Content starts

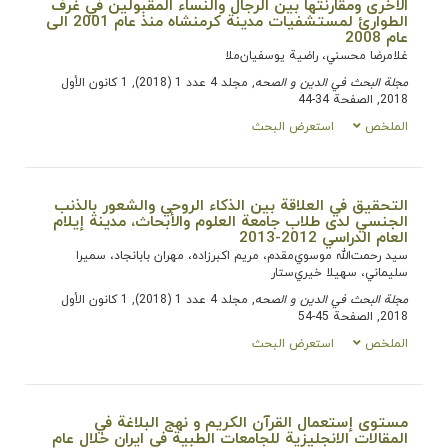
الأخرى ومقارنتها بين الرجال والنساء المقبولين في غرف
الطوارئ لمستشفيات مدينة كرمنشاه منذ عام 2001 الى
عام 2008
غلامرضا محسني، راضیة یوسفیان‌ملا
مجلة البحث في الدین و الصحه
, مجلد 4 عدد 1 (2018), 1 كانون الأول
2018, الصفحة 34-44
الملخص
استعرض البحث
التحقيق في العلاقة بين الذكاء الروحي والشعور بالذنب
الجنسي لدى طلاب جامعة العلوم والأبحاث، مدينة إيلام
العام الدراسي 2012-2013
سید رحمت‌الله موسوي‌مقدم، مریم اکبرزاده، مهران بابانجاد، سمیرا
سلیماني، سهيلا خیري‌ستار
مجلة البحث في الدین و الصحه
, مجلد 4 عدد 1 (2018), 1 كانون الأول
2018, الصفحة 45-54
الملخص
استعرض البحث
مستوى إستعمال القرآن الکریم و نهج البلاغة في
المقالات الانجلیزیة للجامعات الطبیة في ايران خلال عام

Content ends
Content starts

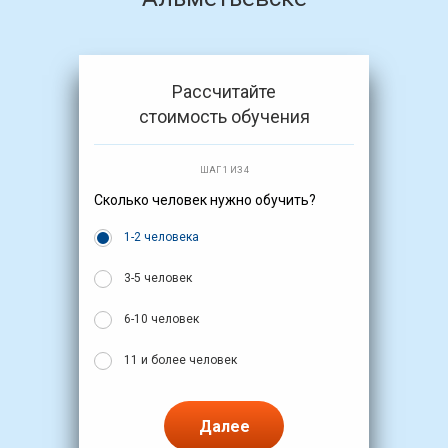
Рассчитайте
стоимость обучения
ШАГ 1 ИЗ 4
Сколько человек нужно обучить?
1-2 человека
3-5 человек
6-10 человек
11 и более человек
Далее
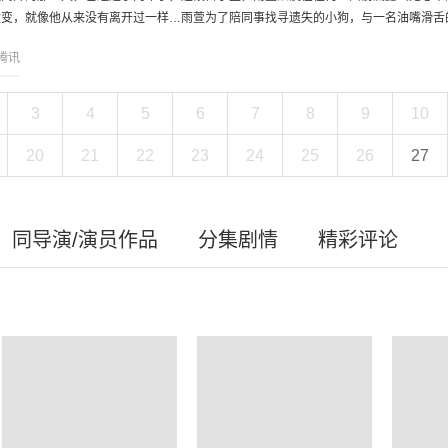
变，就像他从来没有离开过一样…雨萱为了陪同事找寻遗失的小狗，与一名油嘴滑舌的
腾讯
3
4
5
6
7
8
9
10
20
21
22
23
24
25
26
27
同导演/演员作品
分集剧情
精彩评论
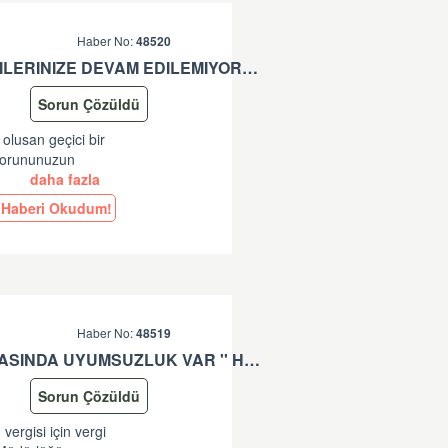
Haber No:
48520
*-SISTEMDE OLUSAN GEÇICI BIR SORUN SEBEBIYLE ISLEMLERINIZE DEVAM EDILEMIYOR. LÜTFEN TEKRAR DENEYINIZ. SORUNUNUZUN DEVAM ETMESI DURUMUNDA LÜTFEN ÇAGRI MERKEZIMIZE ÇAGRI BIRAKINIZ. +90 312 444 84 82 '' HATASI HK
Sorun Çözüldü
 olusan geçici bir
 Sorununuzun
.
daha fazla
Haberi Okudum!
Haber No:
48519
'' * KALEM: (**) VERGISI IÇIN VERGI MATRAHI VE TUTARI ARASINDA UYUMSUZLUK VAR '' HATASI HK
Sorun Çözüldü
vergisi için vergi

Content ends

▸ **INSTRUCTIONS TO FOLLOW**: Copy out precisely the lines from the line with "الأخرى ومقارنتها بين" to the line with "المقالات الانجلیزیة للجامعات" in the material above, including those two lines and omitting all the rest.

▸ **ANSWER TO THIS EXERCISE**:
الأخرى ومقارنتها بين الرجال والنساء المقبولين في غرف
الطوارئ لمستشفيات مدينة كرمنشاه منذ عام 2001 الى
عام 2008
غلامرضا محسني، راضیة یوسفیان‌ملا
مجلة البحث في الدین و الصحه
, مجلد 4 عدد 1 (2018), 1 كانون الأول
2018, الصفحة 34-44
الملخص
استعرض البحث
التحقيق في العلاقة بين الذكاء الروحي والشعور بالذنب
الجنسي لدى طلاب جامعة العلوم والأبحاث، مدينة إيلام
العام الدراسي 2012-2013
سید رحمت‌الله موسوي‌مقدم، مریم اکبرزاده، مهران بابانجاد، سمیرا
سلیماني، سهيلا خیري‌ستار
مجلة البحث في الدین و الصحه
, مجلد 4 عدد 1 (2018), 1 كانون الأول
2018, الصفحة 45-54
الملخص
استعرض البحث
مستوى إستعمال القرآن الکریم و نهج البلاغة في
المقالات الانجلیزیة للجامعات الطبیة في ايران خلال عام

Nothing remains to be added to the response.